Contextual photographs are peppered throughout this edition, breathing intimacy and life into this historical account of an exotic and distant time and place. New Right luminary Kerry Bolton‘s foreword, “A Martyr’s Life,” helps explain how distinct this man was from the other political actors of his day:
The Legionary lived as an ascetic warrior-monk, fasting three days a week, praying, practicing celibacy, and working freely for the people. If the Life of Christ was the figure by which the Legionary strived to emulate, so too his Martyrdom was readily accepted, and that was the culmination of the life of Codreanu.
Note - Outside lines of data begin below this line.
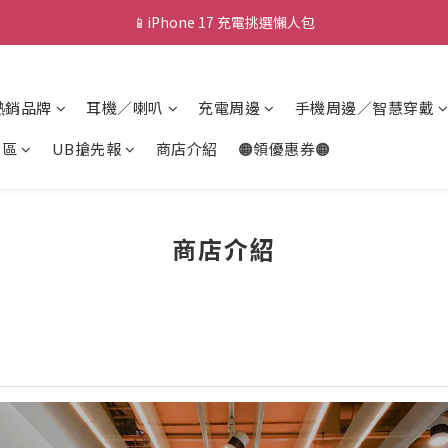
📱iPhone 17 充電挑選懶人包
💰新會員送 $88 購物金
🎟️ 去領優惠券 ▶▶
熱銷品牌
耳機／喇叭
充電周邊
手機周邊／智慧穿戴
💰新會員送 $88 購物金
專區
UB搶先報
商店介紹
🟠領優惠券🟠
商店介紹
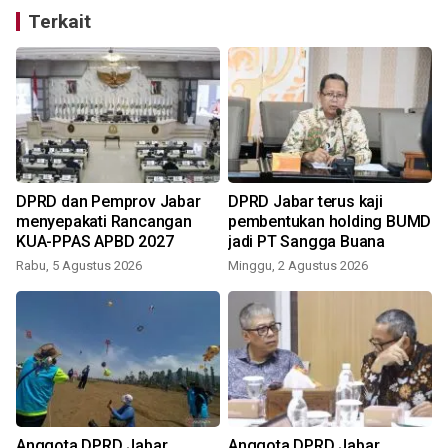
Terkait
DPRD dan Pemprov Jabar
DPRD Jabar terus kaji
menyepakati Rancangan
pembentukan holding BUMD
KUA-PPAS APBD 2027
jadi PT Sangga Buana
Rabu, 5 Agustus 2026
Minggu, 2 Agustus 2026
a
Anggota DPRD Jabar
Anggota DPRD Jabar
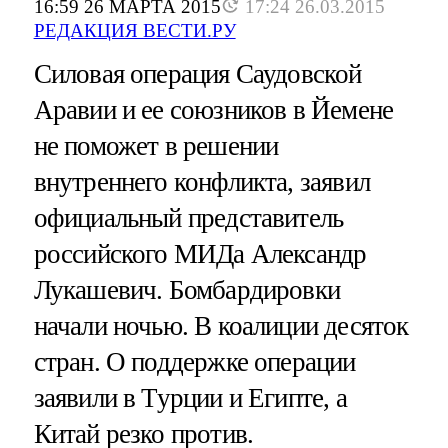
16:59 26 МАРТА 2015
17:24 26.03.2015
РЕДАКЦИЯ ВЕСТИ.РУ
Силовая операция Саудовской
Аравии и ее союзников в Йемене
не поможет в решении
внутреннего конфликта, заявил
официальный представитель
российского МИДа Александр
Лукашевич. Бомбардировки
начали ночью. В коалиции десяток
стран. О поддержке операции
заявили в Турции и Египте, а
Китай резко против.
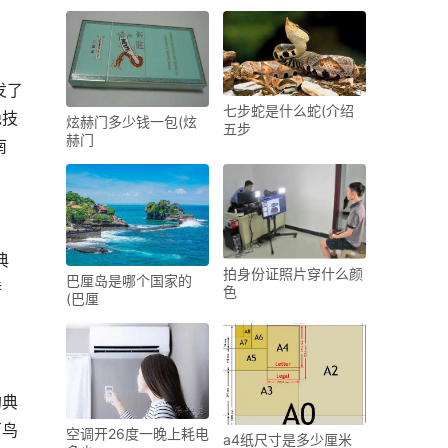
发了
七步蛇是什么蛇(介绍
绝技
炫赫门多少钱一包(炫
五步
赫门
南
典
拍身份证照片穿什么颜
巴厘岛是哪个国家的
特
色
(巴厘
的典
百鸟
空调开26度一晚上耗电
a4纸尺寸是多少厘米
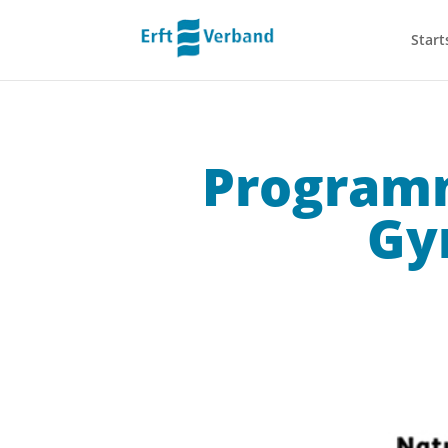
Start
Program
Gy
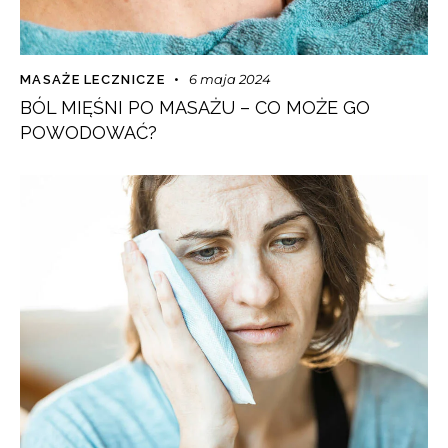
6 maja 2024
MASAŻE LECZNICZE
BÓL MIĘŚNI PO MASAŻU – CO MOŻE GO
POWODOWAĆ?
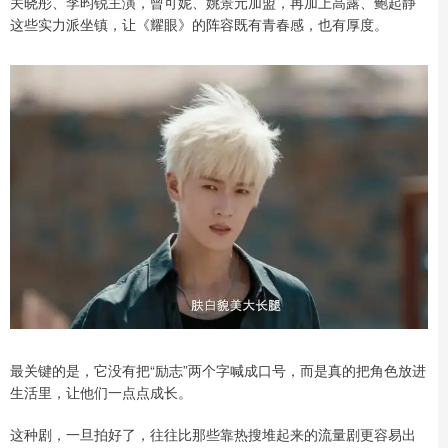
关晓彤、李昀锐主演，曾可妮、姚景元加盟，再加上高露、鲍起静
这些实力派坐镇，让《耀眼》的阵容既有青春感，也有厚度。
最关键的是，它没有把“励志”两个字喊成口号，而是真的把角色放进
生活里，让他们一点点成长。
这种剧，一旦拍好了，往往比那些靠热搜堆起来的流量剧更容易出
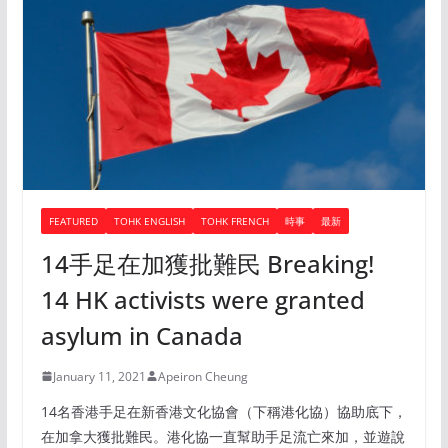
FEATURED
TOHK ENGLISH
TOHK FRENCH
時事
最新
14手足在加獲批難民 Breaking!
14 HK activists were granted
asylum in Canada
January 11, 2021
Apeiron Cheung
14名香港手足在新香港文化協會（下稱港化協）協助底下，
在加拿大獲批難民。港化協一直幫助手足流亡來加，並遊說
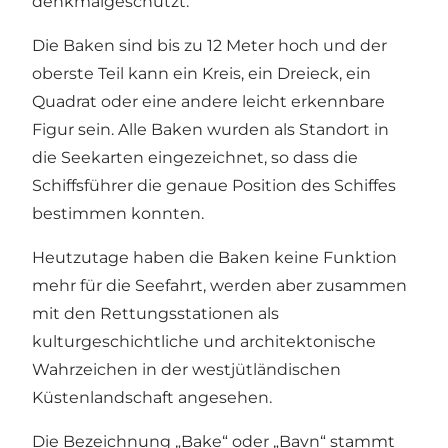
denkmalgeschützt.
Die Baken sind bis zu 12 Meter hoch und der
oberste Teil kann ein Kreis, ein Dreieck, ein
Quadrat oder eine andere leicht erkennbare
Figur sein. Alle Baken wurden als Standort in
die Seekarten eingezeichnet, so dass die
Schiffsführer die genaue Position des Schiffes
bestimmen konnten.
Heutzutage haben die Baken keine Funktion
mehr für die Seefahrt, werden aber zusammen
mit den Rettungsstationen als
kulturgeschichtliche und architektonische
Wahrzeichen in der westjütländischen
Küstenlandschaft angesehen.
Die Bezeichnung „Bake“ oder „Bavn“ stammt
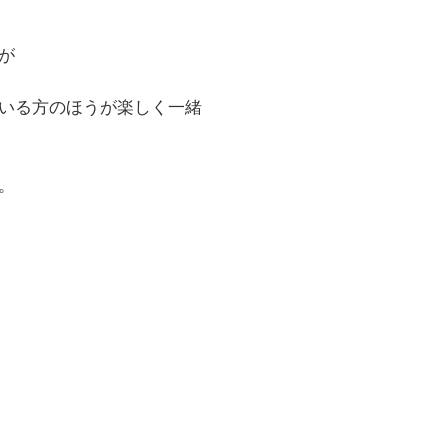
が
いる方のほうが楽しく一緒
。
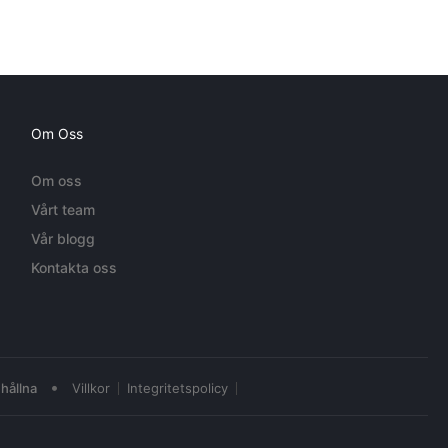
Om Oss
Om oss
Vårt team
Vår blogg
Kontakta oss
•
hållna
Villkor
Integritetspolicy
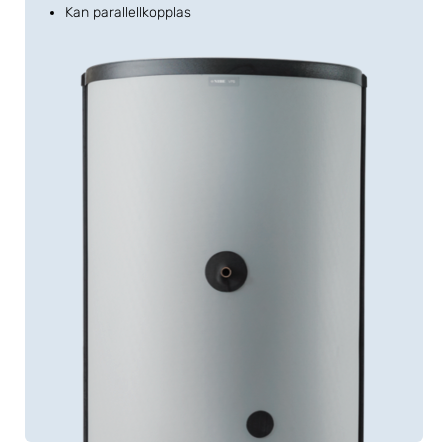
Kan parallellkopplas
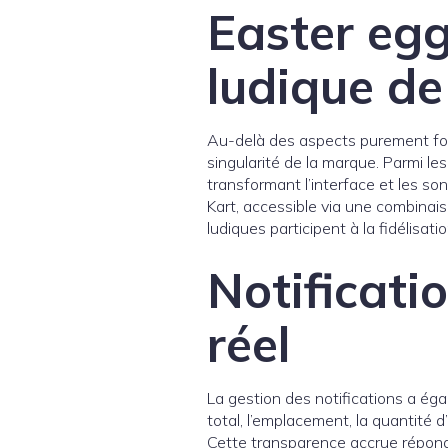
Easter egg
ludique de
Au-delà des aspects purement fonc
singularité de la marque. Parmi l
transformant l’interface et les s
Kart, accessible via une combinai
ludiques participent à la fidélisa
Notificati
réel
La gestion des notifications a éga
total, l’emplacement, la quantité 
Cette transparence accrue répond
Last week, while entertaining some New Right company, conversation turned to a familiar subject, the subject of “practical politics.” My friend insisted that we need to set our sights on embracing the more entrenched elements of Modernity like democracy, individualism, and secularism in pursuit of our identitarian objectives. I conceded that while there’s definitely the necessity of working within the institutions and systems we’re entangled in, my struggle for Identity is propelled by and a parcel part of an overarching struggle for a transcendent vision which is fundamentally anti-democratic, anti-individual, and integrally spiritual.
He grinned and accused me of being “LARPy.” I grinned even more widely, reached over to my coffee table, held up my crisp new copy of For My Legionaries, and replied, “No. I’m a Legionary.”